Après une dizaine d'années à l'étranger sous l'influence de chefs tels que Jean George Vongerichten (Hong Kong),
Michael Anthony (New-York),
Arthur Potts Dawson (Londres), Jamie Oliver (Fifteen, Londres), ou d'entrepreneurs
tels que Danny Meyer (New York)
et Nick Jones (Londres), le jeune
chef de cuisine a envie de voler de ses propres ailes. "On a repéré un local
rue du Nil [IIe]. Je n'avais que 200 000 € d'économies, mais grâce à
des amis, on a pu rassembler un apport de 700 000 €, ce qui nous a
permis d'emprunter 750 000 € sur sept ans au taux de 4,5 % pour
acheter le fonds, réaliser quelques travaux et démarrer l'activité", se
souvient-il.
Ainsi est né Frenchie en avril 2009. Nommé en clin d'oeil au surnom que
lui avait attribué Jamie Oliver, le bistrot, de taille modeste (26 couverts) n'en
est pas un moins un endroit accueillant mettant à l'honneur des produits frais,
un menu simple, régulièrement renouvelé, le tout à un prix assez abordable pour
le client ait envie de revenir.
"À l'époque, la rue du Nil ne
comptait pratiquement aucun commerce", commente Marie
Marchand, encore étonnée de la rapidité et de l'ampleur du succès, qui les a conduits
à se développer et à se diversifier. Ainsi, en 2016, Frenchie c'est aussi un
restaurant tout juste rénové par Émilie
Bonaventure et à l'assiette plus élaborée, mais aussi Frenchie bar à vin,
ouvert en 2011 sur le trottoir d'en face, Frenchie to go qui, à quelques
mètres, sert des sandwichs et plats à emporter, et Frenchie Caviste né en 2015
de l'association avec le sommelier Aurélien
Massé. Bref, une entreprise familiale, gérée habilement par Grégory Marchand
aux fourneaux et Marie pour la partie gestion et marketing.

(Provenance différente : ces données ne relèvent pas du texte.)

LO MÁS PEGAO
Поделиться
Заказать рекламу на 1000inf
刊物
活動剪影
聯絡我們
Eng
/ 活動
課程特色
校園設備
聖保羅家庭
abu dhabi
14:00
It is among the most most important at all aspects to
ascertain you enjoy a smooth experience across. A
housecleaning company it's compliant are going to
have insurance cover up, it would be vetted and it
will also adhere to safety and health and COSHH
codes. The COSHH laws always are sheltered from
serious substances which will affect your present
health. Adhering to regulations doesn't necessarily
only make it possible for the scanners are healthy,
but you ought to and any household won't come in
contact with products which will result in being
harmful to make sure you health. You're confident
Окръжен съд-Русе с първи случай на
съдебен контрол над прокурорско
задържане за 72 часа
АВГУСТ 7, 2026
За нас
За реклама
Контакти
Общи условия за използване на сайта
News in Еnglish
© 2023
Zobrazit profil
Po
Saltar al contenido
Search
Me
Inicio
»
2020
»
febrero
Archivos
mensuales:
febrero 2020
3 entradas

Londres, presque un retour aux sources
Quant à l'aventure Frenchie Covent Garden, à Londres, le dernier-né de
la famille, c'est un peu par hasard qu'elle est amorcée. "Sans que ce soit
vraiment précis, on se demandait si la prochaine étape de notre développement
ne serait pas d'ouvrir à l'étranger", raconte Marie Marchand. Ces sont des
rencontres fortuites et presque simultanées qui vont faire s'imbriquer les
pièces d'une belle histoire : d'un côté les représentants de CapCo, les
développeurs de Covent Garden à la recherche de renouveau pour ce quartier londonien.

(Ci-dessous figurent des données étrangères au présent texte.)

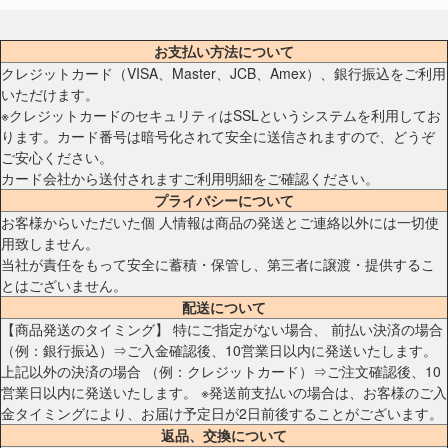
お支払い方法について
クレジットカード（VISA、Master、JCB、Amex）、銀行振込をご利用
いただけます。
※クレジットカードのセキュリティはSSLというシステムを利用してお
ります。カード番号は暗号化されて安全に送信されますので、どうぞ
ご安心ください。
カード会社から送付されますご利用明細をご確認ください。
プライバシーについて
お客様からいただいた個 人情報は商品の発送とご連絡以外には一切使
用致しません。
当社が責任をもって安全に蓄積・保管し、第三者に譲渡・提供するこ
とはございません。
配送について
【商品発送のタイミング】 特にご指定がない場合、 前払い決済の場合
（例：銀行振込）⇒ご入金確認後、10営業日以内に発送いたします。
上記以外の決済の場合 （例：クレジットカード）⇒ご注文確認後、10
営業日以内に発送いたします。 ※発送前支払いの場合は、お客様のご入
金タイミングにより、お届け予定日が2日前後することがございます。
返品、交換について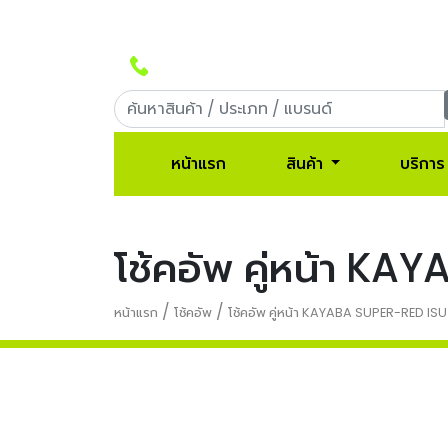
Call Center: 090-956-5566
หน้าแรก
สินค้า
บริการ
โช้คอัพ คู่หน้า 
/
/
หน้าแรก
โช้คอัพ
โช้คอัพ คู่หน้า KAYABA SUPER-RED I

De l'autre, Pedro Novo, de la
direction Export de Bpifrance, un client habitué de la rue du Nil, et qui est
prêt à les aider. Lentement, l'idée de s'exporter se transforme en opportunité
que le couple décide de saisir. D'autant que Londres, c'est presque un retour
aux sources pour le chef.
"Grégory et Marie Marchand ont réussi à créer une cuisine contemporaine,
un nom et une marque suffisamment autonomes pour pouvoir être exportés. Mais, à
Londres, avoir le bon produit au bon moment ne suffit pas. Une aisance
financière à la dimension de cette ambition est indispensable. C'est ce que
nous leur avons apporté", témoigne Pedro Novo, de Bpifrance.
La banque publique a en effet investi un million d'euros, pour moitié en
crédit, pour moitié en capital. C'est ainsi que depuis février 2016, Grégory
Marchand partage sa semaine entre Paris et Londres. Installé à Henrietta
street, qui donne sur la place historique du marché de Covent Garden, un
quartier commerçant, culturel et ultra-touristique en pleine mutation,
ce restaurant de plus de 60 couverts sur deux niveaux, ouvert 7 jours
sur 7 jours et employant une trentaine de personnes, est d'un tout autre
gabarit que son bistrot parisien. En plus d'un investissement financier
conséquent, il exige un important investissement personnel. "La présence du
chef sur place est un incontournable, tout comme savoir être actif et réactif
sur les réseaux sociaux, ce que l'équipe de Frenchie a su faire", glisse
Pedro Novo, qui se dit fier de contribuer au rayonnement international de la cuisine
française et d'avoir pu aider "ces artisans d'art de la gastronomie de
devenir des exportateurs avertis de la bistronomie."